When DeSantis and other Republican politicians try to articulate what they’re for—what exactly they want education to look like—one name comes up repeatedly: Hillsdale College. DeSantis has said that he probably wouldn’t hire someone from his alma mater, Yale. But “if I get somebody from Hillsdale,” he said, “I know they have the foundations necessary to be able to be helpful in pursuing conservative policies.”

In January, DeSantis’s chief of staff told National Review that the governor hoped to transform New College of Florida, a public liberal-arts school, into a “Hillsdale of the South.” One of the people involved in implementing the reforms is a dean and vice-president at Hillsdale.

https://www.newyorker.com/magazine/...-arts-school-at-the-heart-of-the-culture-wars
 
Yep. I sure do. They are coming here to America. They should adapt to our cultures and traditions. If I moved to, say Spain, I would learn their
language before I went and would adapt to their culture. I left America. Why would I want to continue practicing my American culture in Spain?

Do you have any concept of how our culture got to where it is now? Obviously we do not follow the culture of the indigenous American.
 
Do you have any concept of how our culture got to where it is now? Obviously we do not follow the culture of the indigenous American.

Do we follow the culture of Christianity? NO, but we somewhat used to since our inception, and we were the most feared country on the planet. Thanks to the left, Joe & the Ho, that is no longer true.
 
Do we follow the culture of Christianity? NO, but we somewhat used to since our inception, and we were the most feared country on the planet. Thanks to the left, Joe & the Ho, that is no longer true.
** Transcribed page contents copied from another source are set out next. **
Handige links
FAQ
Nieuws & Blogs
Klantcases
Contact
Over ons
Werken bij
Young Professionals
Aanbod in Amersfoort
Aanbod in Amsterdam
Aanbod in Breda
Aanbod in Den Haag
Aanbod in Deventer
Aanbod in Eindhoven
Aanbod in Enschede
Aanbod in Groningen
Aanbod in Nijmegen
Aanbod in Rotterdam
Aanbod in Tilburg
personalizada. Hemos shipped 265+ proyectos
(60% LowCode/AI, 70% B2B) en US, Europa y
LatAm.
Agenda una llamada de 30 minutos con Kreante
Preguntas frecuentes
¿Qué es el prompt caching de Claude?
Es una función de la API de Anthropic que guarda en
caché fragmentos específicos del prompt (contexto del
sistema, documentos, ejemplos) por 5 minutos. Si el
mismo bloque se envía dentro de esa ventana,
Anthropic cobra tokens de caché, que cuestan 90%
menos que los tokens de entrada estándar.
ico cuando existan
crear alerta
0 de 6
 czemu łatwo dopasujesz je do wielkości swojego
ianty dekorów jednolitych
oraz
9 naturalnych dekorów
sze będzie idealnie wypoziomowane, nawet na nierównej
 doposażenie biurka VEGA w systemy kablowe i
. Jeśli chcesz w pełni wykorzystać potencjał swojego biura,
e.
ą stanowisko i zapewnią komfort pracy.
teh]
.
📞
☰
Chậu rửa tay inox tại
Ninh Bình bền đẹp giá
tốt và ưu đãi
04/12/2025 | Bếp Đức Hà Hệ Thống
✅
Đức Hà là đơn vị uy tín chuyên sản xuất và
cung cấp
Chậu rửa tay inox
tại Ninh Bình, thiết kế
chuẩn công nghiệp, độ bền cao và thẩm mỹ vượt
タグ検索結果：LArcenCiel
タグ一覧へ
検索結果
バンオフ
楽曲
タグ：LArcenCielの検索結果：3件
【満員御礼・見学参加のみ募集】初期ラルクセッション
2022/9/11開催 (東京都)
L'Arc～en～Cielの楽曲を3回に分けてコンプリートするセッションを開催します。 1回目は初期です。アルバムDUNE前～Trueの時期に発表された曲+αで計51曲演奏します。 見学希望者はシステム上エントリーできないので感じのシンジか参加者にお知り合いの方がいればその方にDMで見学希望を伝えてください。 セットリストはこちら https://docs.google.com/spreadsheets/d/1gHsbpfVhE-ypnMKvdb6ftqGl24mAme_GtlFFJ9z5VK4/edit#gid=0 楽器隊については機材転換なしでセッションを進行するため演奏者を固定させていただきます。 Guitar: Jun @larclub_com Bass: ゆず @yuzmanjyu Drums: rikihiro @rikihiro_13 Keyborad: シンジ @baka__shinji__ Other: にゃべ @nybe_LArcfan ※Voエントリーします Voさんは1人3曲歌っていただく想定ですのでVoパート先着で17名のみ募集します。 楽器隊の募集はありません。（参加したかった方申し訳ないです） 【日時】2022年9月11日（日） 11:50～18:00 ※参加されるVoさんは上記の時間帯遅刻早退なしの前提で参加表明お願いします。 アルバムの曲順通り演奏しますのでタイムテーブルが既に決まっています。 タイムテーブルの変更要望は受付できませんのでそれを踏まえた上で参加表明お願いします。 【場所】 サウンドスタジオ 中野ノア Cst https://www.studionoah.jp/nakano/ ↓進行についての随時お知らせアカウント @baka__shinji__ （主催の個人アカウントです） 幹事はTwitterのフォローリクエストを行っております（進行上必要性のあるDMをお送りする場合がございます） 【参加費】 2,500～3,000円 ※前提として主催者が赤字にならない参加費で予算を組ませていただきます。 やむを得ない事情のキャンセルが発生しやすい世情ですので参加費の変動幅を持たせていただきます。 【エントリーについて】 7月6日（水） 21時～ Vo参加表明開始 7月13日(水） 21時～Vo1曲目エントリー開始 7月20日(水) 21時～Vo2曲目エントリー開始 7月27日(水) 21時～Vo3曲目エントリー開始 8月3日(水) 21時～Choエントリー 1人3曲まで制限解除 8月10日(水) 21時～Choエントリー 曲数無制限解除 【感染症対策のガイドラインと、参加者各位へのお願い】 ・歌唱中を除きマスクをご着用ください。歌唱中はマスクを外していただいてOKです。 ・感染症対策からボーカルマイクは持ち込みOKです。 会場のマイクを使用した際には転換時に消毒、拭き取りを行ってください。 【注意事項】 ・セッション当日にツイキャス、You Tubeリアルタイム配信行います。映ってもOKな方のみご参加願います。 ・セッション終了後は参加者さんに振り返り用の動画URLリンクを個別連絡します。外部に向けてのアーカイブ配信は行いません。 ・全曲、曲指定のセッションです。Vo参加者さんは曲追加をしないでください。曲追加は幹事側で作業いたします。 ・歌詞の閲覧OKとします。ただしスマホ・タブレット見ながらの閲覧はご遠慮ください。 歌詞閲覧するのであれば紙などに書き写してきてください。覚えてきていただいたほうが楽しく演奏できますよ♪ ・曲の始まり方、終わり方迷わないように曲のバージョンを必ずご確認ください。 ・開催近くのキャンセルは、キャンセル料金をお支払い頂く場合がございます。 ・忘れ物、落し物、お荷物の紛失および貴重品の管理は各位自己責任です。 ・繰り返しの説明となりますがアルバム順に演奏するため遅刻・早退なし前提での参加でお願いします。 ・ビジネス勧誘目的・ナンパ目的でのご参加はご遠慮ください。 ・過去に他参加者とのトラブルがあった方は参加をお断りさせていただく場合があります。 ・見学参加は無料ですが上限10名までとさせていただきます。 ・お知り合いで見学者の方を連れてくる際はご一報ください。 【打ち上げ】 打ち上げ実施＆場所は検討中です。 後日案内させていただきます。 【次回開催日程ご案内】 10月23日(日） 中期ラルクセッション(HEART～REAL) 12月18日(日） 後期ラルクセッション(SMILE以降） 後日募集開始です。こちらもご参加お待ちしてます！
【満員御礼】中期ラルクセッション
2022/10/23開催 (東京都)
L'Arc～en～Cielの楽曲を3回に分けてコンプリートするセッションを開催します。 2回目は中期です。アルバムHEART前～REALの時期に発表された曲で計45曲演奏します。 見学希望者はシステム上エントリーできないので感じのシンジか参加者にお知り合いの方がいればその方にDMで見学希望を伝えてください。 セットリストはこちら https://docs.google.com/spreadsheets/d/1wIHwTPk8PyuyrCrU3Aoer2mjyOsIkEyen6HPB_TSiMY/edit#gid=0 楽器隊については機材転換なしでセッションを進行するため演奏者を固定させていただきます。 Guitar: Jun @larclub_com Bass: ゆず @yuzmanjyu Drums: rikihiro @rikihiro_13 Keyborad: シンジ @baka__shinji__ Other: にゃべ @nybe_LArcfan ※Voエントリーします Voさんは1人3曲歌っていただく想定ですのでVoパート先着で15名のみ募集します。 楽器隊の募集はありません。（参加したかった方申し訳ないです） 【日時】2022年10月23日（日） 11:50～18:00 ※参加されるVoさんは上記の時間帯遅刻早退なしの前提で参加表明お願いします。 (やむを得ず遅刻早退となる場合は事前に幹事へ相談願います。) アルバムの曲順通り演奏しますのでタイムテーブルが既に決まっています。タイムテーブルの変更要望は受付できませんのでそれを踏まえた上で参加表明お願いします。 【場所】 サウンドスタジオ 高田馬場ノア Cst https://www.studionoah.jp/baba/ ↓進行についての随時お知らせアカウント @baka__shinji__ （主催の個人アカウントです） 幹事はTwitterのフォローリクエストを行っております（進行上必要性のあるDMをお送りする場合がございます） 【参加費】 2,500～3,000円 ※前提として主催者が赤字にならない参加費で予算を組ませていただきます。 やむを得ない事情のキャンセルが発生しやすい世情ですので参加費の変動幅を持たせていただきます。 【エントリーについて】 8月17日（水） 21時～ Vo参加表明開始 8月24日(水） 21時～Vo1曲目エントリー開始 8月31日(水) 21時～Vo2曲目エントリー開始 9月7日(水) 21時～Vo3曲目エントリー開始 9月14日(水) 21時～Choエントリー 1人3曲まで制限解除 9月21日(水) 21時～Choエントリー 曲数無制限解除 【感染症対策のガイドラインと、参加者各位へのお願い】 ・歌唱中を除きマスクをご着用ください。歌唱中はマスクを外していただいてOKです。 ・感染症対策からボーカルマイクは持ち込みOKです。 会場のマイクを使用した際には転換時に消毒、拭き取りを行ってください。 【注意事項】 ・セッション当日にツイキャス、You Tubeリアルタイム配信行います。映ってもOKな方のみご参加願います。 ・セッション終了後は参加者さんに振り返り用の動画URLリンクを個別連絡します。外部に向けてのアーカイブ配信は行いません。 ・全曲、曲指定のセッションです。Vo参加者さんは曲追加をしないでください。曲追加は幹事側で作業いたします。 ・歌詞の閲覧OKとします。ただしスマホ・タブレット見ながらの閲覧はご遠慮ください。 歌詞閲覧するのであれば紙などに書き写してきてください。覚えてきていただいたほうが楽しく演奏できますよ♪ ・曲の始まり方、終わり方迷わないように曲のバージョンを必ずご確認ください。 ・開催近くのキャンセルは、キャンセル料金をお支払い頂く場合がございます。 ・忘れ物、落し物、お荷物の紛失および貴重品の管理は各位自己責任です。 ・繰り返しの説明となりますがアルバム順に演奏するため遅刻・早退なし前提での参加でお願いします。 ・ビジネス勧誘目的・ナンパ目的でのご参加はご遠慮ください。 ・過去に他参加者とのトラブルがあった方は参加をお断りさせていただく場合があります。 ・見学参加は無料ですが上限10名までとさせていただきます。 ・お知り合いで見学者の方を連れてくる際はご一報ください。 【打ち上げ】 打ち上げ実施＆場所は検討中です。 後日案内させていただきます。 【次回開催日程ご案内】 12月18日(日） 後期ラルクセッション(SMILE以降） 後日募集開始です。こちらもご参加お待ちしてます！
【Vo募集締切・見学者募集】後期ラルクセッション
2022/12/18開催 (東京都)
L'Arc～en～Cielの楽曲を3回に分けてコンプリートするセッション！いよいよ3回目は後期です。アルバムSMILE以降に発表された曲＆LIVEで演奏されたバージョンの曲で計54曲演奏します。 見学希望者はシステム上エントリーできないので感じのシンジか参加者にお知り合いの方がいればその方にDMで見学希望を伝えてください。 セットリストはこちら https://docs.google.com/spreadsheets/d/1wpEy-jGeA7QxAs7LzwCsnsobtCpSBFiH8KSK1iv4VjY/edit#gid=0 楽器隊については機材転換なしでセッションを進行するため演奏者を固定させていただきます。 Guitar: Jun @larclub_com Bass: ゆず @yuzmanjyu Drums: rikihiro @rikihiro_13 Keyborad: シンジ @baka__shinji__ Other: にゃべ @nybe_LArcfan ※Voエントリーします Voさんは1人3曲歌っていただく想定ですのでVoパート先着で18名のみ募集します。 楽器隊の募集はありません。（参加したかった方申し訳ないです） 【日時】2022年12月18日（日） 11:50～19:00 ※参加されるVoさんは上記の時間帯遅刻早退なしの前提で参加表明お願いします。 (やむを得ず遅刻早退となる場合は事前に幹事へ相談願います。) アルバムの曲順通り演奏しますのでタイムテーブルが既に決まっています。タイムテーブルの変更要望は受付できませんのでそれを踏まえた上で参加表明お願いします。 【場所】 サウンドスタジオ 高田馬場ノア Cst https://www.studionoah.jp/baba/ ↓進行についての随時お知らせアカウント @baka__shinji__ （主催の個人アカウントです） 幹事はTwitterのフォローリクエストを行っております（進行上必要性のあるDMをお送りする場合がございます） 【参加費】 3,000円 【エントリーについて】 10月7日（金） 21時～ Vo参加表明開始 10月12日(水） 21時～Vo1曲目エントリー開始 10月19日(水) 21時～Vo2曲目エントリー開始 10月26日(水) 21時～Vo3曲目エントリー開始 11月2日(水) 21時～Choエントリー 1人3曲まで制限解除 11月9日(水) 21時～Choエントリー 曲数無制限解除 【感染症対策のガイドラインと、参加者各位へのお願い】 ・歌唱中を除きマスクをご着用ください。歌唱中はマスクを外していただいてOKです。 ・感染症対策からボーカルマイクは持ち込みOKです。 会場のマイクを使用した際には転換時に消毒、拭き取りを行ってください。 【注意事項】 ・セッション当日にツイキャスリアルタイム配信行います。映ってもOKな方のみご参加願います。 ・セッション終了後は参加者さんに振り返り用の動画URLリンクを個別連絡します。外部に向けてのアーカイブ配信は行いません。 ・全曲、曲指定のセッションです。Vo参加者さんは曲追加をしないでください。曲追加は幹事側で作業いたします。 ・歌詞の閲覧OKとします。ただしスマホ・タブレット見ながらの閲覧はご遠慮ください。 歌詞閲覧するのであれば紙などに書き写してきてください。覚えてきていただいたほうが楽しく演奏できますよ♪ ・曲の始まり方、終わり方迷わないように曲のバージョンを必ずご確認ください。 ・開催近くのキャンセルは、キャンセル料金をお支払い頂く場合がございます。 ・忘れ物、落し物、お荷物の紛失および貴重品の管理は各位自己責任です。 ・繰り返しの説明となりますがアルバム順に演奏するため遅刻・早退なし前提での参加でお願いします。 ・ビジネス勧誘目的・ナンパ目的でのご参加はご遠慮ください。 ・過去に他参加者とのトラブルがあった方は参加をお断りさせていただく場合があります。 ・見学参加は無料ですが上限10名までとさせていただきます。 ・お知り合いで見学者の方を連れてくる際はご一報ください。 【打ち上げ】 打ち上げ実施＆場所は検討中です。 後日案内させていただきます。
Missed your point. The US is feared because we are Christians or because we are not?
 
If your thesis were correct, why did the Christian West advance so much further than any and all pagan societies?

It's not even close.

The Christian West would have been virtually nothing if it weren't for the work of the Muslim empire that kept the knowledge of the ancient world during our "Dark Ages" (not that they were that dark even in Europe, but you get the point). And, indeed, we owe much of our MATHEMATICS to the Muslim societies.

Yes there was a lot of stuff we did in the West that was great. But the minute we lose sight of the important contributions from all other societies is the minute we get lost up our own behinds.